Paris la blanche, une histoire d’exil et d’amour.

Prix France Bleu au Festival International du Film de Saint-Jean-de-Luz
Du 11 au 16 mai 2017
Soirée-débat mardi 16 à 20h30

Présenté par Françoise Fouillé
Film français (mars 2017, 1h26) de Lidia Terki avec Tassadit Mandi, Zahir Bouzerar, Karole Rocher, Sébastien Houbani, Dan Herzberg et Marie Denarnaud
Titre original : Toivon tuolla puolen
Distributeur : ARP Sélection
PREMIER LONG MÉTRAGE

Synopsis : Sans nouvelles de son mari, Rekia, soixante-dix ans, quitte pour la première fois l’Algérie pour ramener Nour au village. Mais l’homme qu’elle finit par retrouver est devenu un étranger.

Voici un modeste film, rare et profond, qui n’occupera pas les salles longtemps, n’affiche aucun nom connu, de réalisateur, acteur ou autre star du cinéma. Et pourtant, avec de petits moyens, la réalisatrice, Lidia Leber Terki, franco-algérienne, nous livre une belle histoire, dramatique et sentimentale, qui raconte un peu celle de ses propres parents, une histoire d’exil, de trajet au-delà des mers, de la découverte d’une terre inconnue et de cette nouvelle vie, non choisie mais imposée par les circonstances de l’Histoire.
Nous avons donc Rekia, une femme kabyle âgée de 70 ans, qui n’a visiblement jamais quitté son Algérie natale, et qui se lance dans improbable voyage qui la mène d’Alger à Marseille en bateau ( ce qui nous vaut de très jolis plans larges sur cette belle mer bleue) et une furtive rencontre avec une dame qui dit que  » les Français n’ont pas été très propres » sous-entendu pendant la guerre d’Algérie, à quoi ReKia répond que pendant les guerres personne n’est propre..).
Arrivée à Marseille, où Rekia est filmée de façon incongrue, vue d’en haut perdue dans ce nouvel espace, ou dans un plan traversé par une passerelle.
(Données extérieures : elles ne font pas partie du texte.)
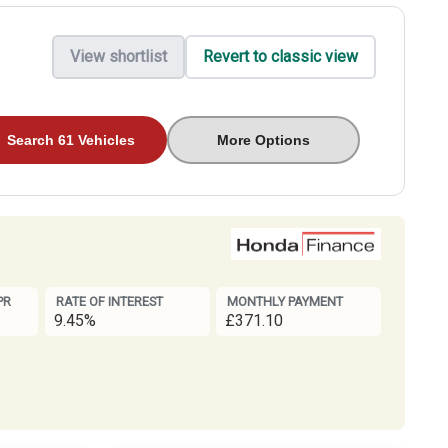
View shortlist
Revert to classic view
Search 61 Vehicles
More Options
PR
RATE OF INTEREST
MONTHLY PAYMENT
9.45%
£371.10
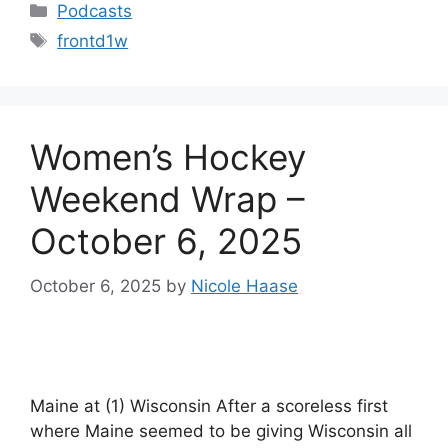
Categories
Podcasts
Tags
frontd1w
Women’s Hockey
Weekend Wrap –
October 6, 2025
October 6, 2025
by
Nicole Haase
Maine at (1) Wisconsin After a scoreless first
where Maine seemed to be giving Wisconsin all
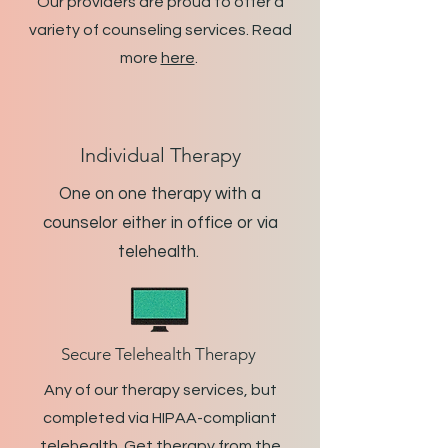
Our providers are proud to offer a
variety of counseling services. Read
more
here
.
Individual Therapy
One on one therapy with a
counselor either in office or via
telehealth.
Secure Telehealth Therapy
Any of our therapy services, but
completed via HIPAA-compliant
telehealth. Get therapy from the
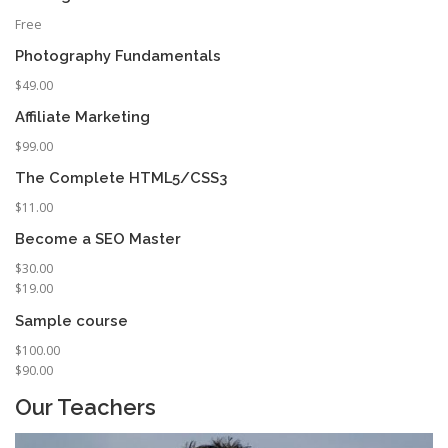
Free
Photography Fundamentals
$49.00
Affiliate Marketing
$99.00
The Complete HTML5/CSS3
$11.00
Become a SEO Master
$30.00
$19.00
Sample course
$100.00
$90.00
Our Teachers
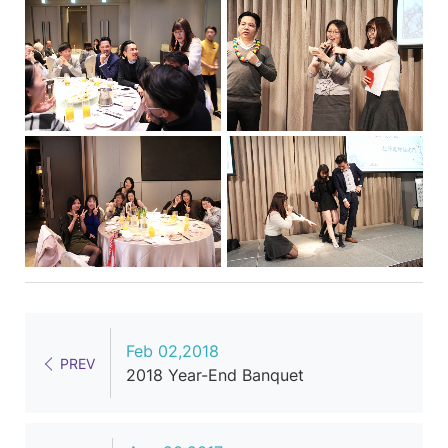
Feb 02,2018
PREV
2018 Year-End Banquet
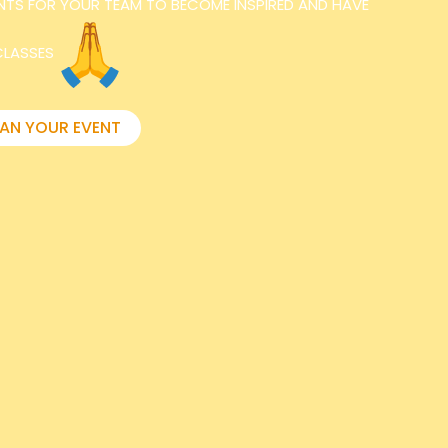
NTS FOR YOUR TEAM TO BECOME INSPIRED AND HAVE
CLASSES
LAN YOUR EVENT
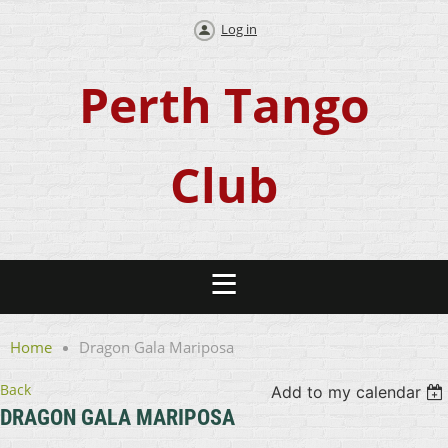
Log in
Perth Tango
Club
Home
Dragon Gala Mariposa
Back
Add to my calendar
DRAGON GALA MARIPOSA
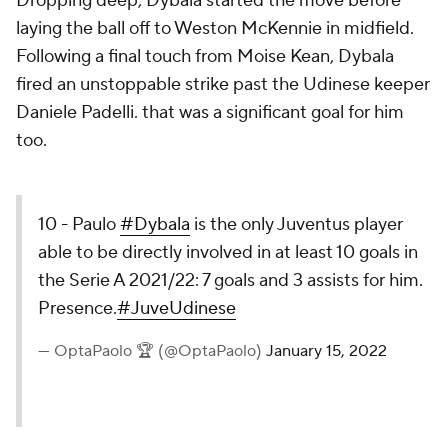
Dropping deep, Dybala started the move before
laying the ball off to Weston McKennie in midfield.
Following a final touch from Moise Kean, Dybala
fired an unstoppable strike past the Udinese keeper
Daniele Padelli. that was a significant goal for him
too.
10 - Paulo
#Dybala
is the only Juventus player
able to be directly involved in at least 10 goals in
the Serie A 2021/22: 7 goals and 3 assists for him.
Presence.
#JuveUdinese
— OptaPaolo 🏆 (@OptaPaolo)
January 15, 2022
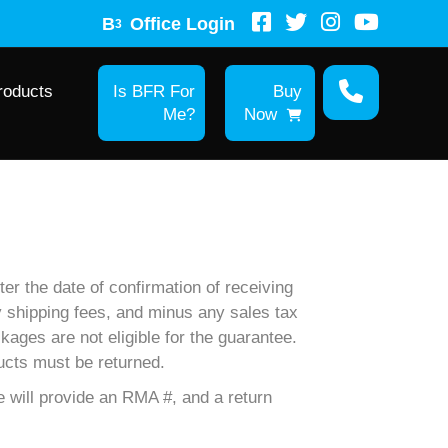
B
Office Login
3
roducts
Is BFR For
Buy
Me?
Now
er the date of confirmation of receiving
ny shipping fees, and minus any sales tax
kages are not eligible for the guarantee.
ucts must be returned.
 will provide an RMA #, and a return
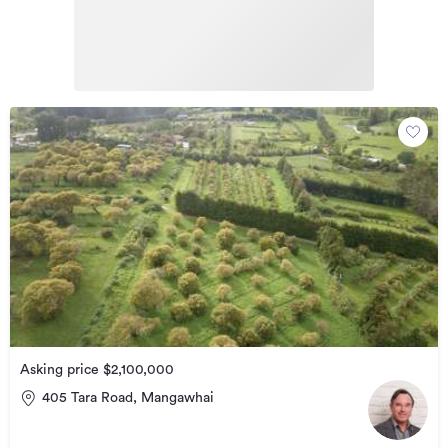
Asking price $2,100,000
405 Tara Road, Mangawhai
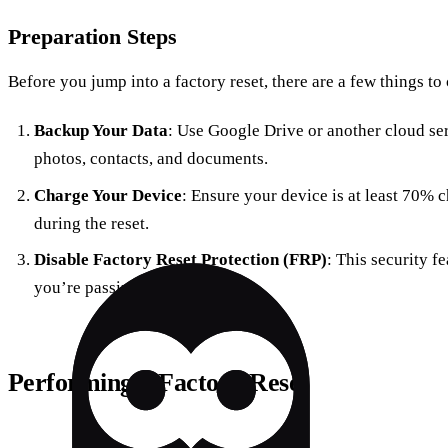
Preparation Steps
Before you jump into a factory reset, there are a few things to
Backup Your Data
: Use Google Drive or another cloud se
photos, contacts, and documents.
Charge Your Device
: Ensure your device is at least 70% 
during the reset.
Disable Factory Reset Protection (FRP)
: This security f
you’re passing the device on.
Performing a Factory Reset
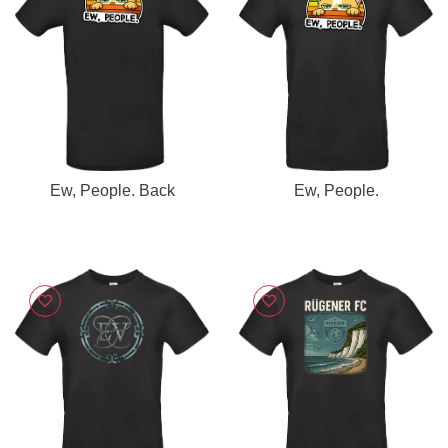
Ew, People. Back
Ew, People.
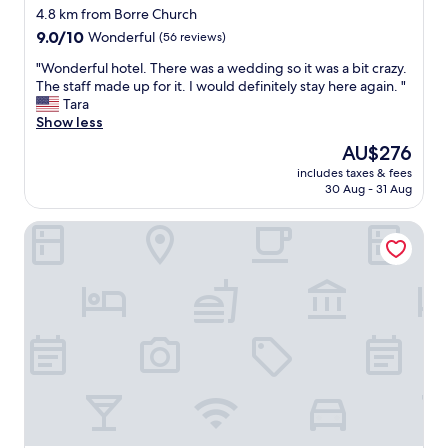
a
star
4.8 km from Borre Church
n
property
9.0
9.0/10
Wonderful
(56 reviews)
d
out
o
"
"Wonderful hotel. There was a wedding so it was a bit crazy.
of
u
W
The staff made up for it. I would definitely stay here again. "
10,
t
o
Tara
Wonderful,
o
n
Show less
(56
n
d
reviews)
y
The
AU$276
e
o
price
includes taxes & fees
r
u
is
30 Aug - 31 Aug
f
r
AU$276
u
o
Thon Hotel Horten
l
w
h
n
o
a
t
n
e
d
l
o
.
p
T
e
h
n
e
t
r
h
e
e
w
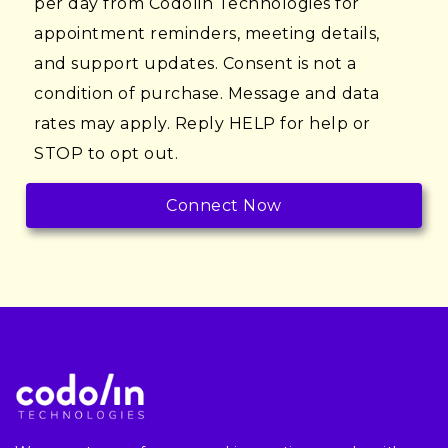
per day from Codolin Technologies for
appointment reminders, meeting details,
and support updates. Consent is not a
condition of purchase. Message and data
rates may apply. Reply HELP for help or
STOP to opt out.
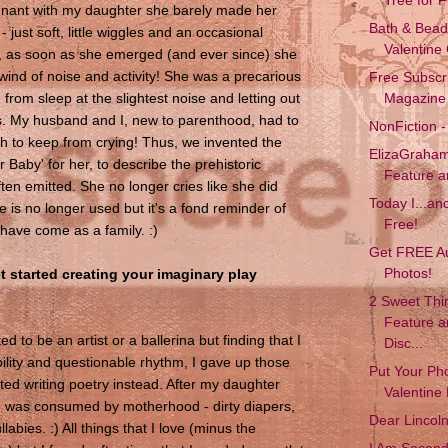
nant with my daughter she barely made her
Bath & Beads
just soft, little wiggles and an occasional
Valentine
, as soon as she emerged (and ever since) she
wind of noise and activity! She was a precarious
Free Subscr
from sleep at the slightest noise and letting out
Magazine
ies. My husband and I, new to parenthood, had to
NonFiction -
gh to keep from crying! Thus, we invented the
ElizaGraham
Baby' for her, to describe the prehistoric
Feature 
ten emitted. She no longer cries like she did
Today I...and 
 is no longer used but it's a fond reminder of
Free!
have come as a family. :)
Get FREE A
Photos!
 started creating your imaginary play
2 Sweet Thin
Feature 
ed to be an artist or a ballerina but finding that I
Disc...
bility and questionable rhythm, I gave up those
Put Your Ph
ted writing poetry instead. After my daughter
Valentine 
e was consumed by motherhood - dirty diapers,
Dear Lincol
labies. :) All things that I love (minus the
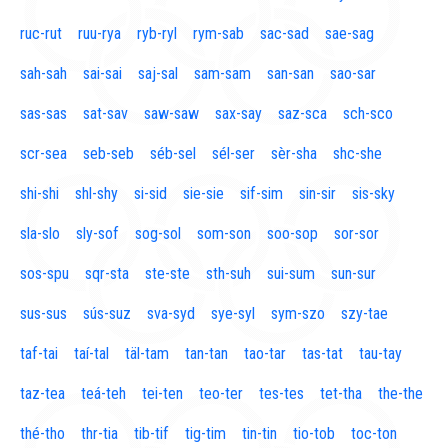
ruc-rut
ruu-rya
ryb-ryl
rym-sab
sac-sad
sae-sag
sah-sah
sai-sai
saj-sal
sam-sam
san-san
sao-sar
sas-sas
sat-sav
saw-saw
sax-say
saz-sca
sch-sco
scr-sea
seb-seb
séb-sel
sél-ser
sèr-sha
shc-she
shi-shi
shl-shy
si-sid
sie-sie
sif-sim
sin-sir
sis-sky
sla-slo
sly-sof
sog-sol
som-son
soo-sop
sor-sor
sos-spu
sqr-sta
ste-ste
sth-suh
sui-sum
sun-sur
sus-sus
sús-suz
sva-syd
sye-syl
sym-szo
szy-tae
taf-tai
taí-tal
täl-tam
tan-tan
tao-tar
tas-tat
tau-tay
taz-tea
teá-teh
tei-ten
teo-ter
tes-tes
tet-tha
the-the
thé-tho
thr-tia
tib-tif
tig-tim
tin-tin
tio-tob
toc-ton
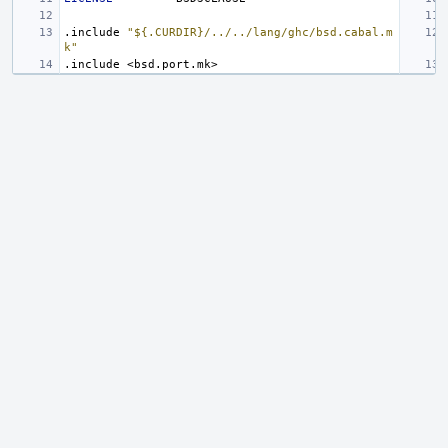
.include
"${.CURDIR}/../../lang/ghc/bsd.cabal.m
k"
.include
<bsd.port.mk>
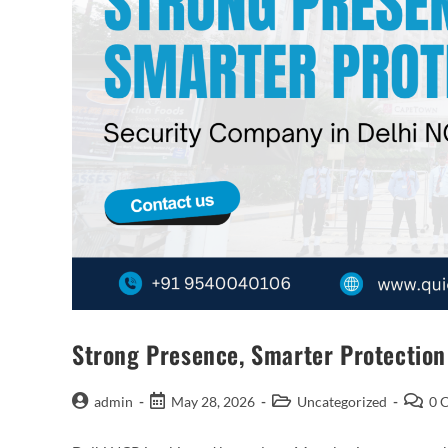
Strong Presence, Smarter Protectio
admin
May 28, 2026
Uncategorized
0 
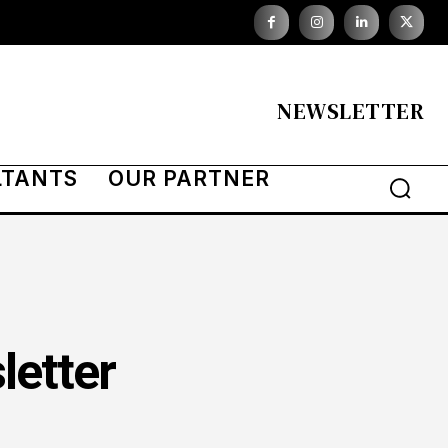
NEWSLETTER
LTANTS
OUR PARTNER
letter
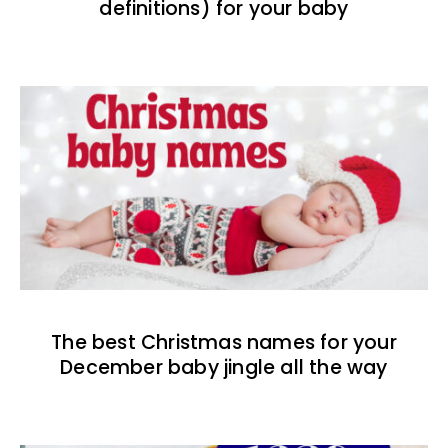
definitions) for your baby
The best Christmas names for your
December baby jingle all the way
Ensuite traversée de la France en TGV et arrivée dans la capitale, dans un de ces quartiers de l’est qui abritent encore des immigrés.
C’est lorsque Rekia quitte l’hôtel où elle cherche son mari, que j’ai remarqué pour la première fois le bruit. Celui des roulettes de sa valise, sans aucun autre son ajouté, qui revient dans la bande-son, lancinant, dans le couloir du foyer par exemple, le bruit de la valise, le bruit de l’exil.
Paradoxalement c’est à Paris que Rekia fait ses plus belles rencontres, avec des immigrés qui vont l’aider, un Syrien, une jeune française aussi, Tara, qui montre que la solidarité existe, que le monde mondialisé n’est pas aussi noir que les médias nous le disent. A Paris beaucoup d’associations, de riverains apportent spontanément leur aide à ces réfugiés en détresse . ( J’ai la voix de François Ruffin qui parle à France-inter ! ).
Donc après ces beaux portraits de gens ordinaires, Rekia arrive enfin dans une banlieue industrielle à retrouver Nour son cher et bien aimé mari, dont elle est séparée pour cause de travail depuis 48 ans (chiffre que les nouveaux exilés n’arrivent pas à croire). Et comme Rekia nous découvrons, l’environnement industriel et chaotique, la chambre minuscule, avec vue sur le béton qu’habite Nour depuis sa retraite ( 3 -4 ans). Et comme elle, nous observons les objets, la petite plaque de cuisson, le lit, le lavabo qui sert aussi d’évier, la minuscule penderie, et là nous pensons comme Rekia que Nour vivrait bien mieux dans sa maison, perdue dans les montagnes et la verdure de Kabylie.
Mais voilà trop de temps a passé, Nour ne connaît pas ses propres enfants, aperçus au cours des vacances au bled, il ne connaît plus ce pays dont il parle la langue, qui était le sien, la Kabylie mais relégué dans ces foyers perdus, il ne connaît pas non plus son pays  » d’accueil » la France et Paris dont il n’a même pas visité le monument le plus emblématique et mondialisé la Tour Eiffel.
Le film peu à peu monte en puissance émotionnelle, à partir du voyage en bus, qui fait symboliquement le tour, la boucle et emporte deux êtres qui s’aiment, mais qui savent en s’étreignant sur un quai de la gare de Lyon, qu’ils ne se reverront jamais, de toute éternité.
Oui c’était un beau film, simple et ténu qui parle de nous-mêmes.